Moody's Investors Service downgraded Sigma Finance's Gordian Knot-managed SIV senior ratings to A2'/P2' from Aaa'/'P1' following a review of credit enhancement and impending liquidity problems.
Sigma was placed on watch negative by both Moody's and Standard & Poor's, while Fitch Ratings removed its rating altogether earlier this year. It was the last remaining vehicle not to have entered either a restructuring/bail-out or enforcement scenario.
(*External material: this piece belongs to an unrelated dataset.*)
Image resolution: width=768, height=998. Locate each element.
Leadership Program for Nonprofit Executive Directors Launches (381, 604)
Deutsche Bank analysts said that, unlike the typical SIV structure, the Sigma vehicle had no market value trigger and has been permitted to use repurchase agreements more freely. Moody's said that Sigma had about $14 billion, or roughly 34%, of the total portfolio financed through repo lines to 17 counterparties with an average maturity of seven months and has around $20 billion of debt maturing between now and the end of September 2008. The rating agency said it was concerned that, as the credit squeeze continues, repo facilities might be hard to renegotiate and that $20 billion of debt maturing in September might be more difficult to refinance.
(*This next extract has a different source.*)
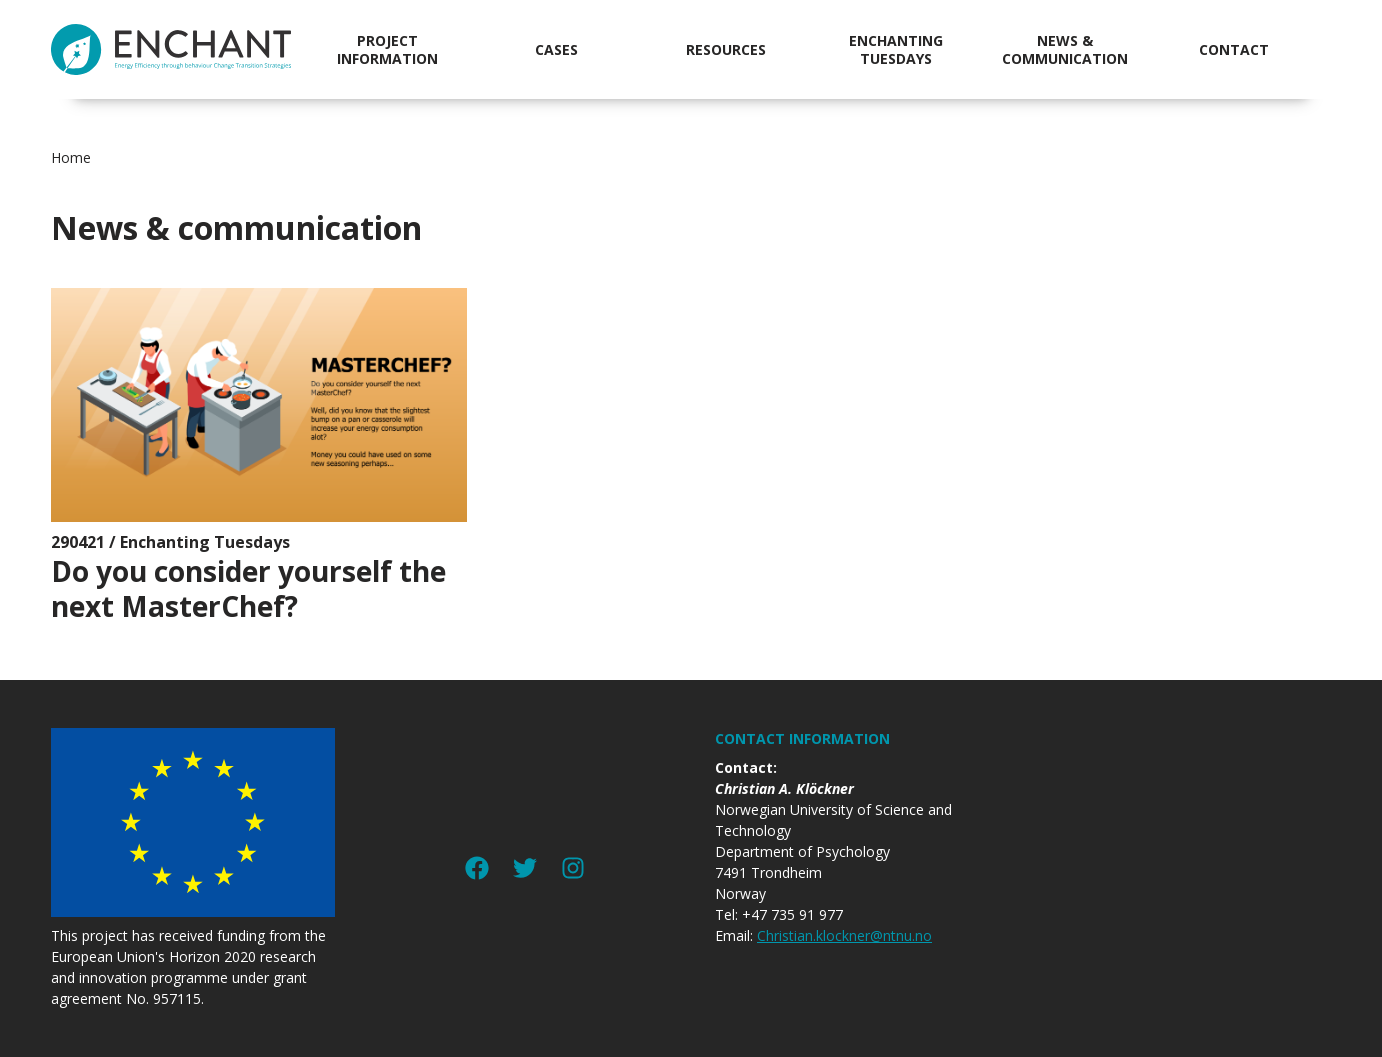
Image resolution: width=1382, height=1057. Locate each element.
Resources (726, 49)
The vehicle's assets comprised 11% of prime U.K., Dutch and Australian RMBS alongside 15% CDOs, 5% credit cards and 5% CMBS. Societe Generale analysts estimated that given its total portfolio size of roughly $39 billion, the SIV could hold around GBP2.7 billion ($4.3 billion) of prime RMBS.
"Of most interest to many will be the potential supply of paper in secondary," SocGen analysts said. "We expect that Sigma will continue to place supply pressure on the market while many SIVs are now holding back sales, awaiting better price levels."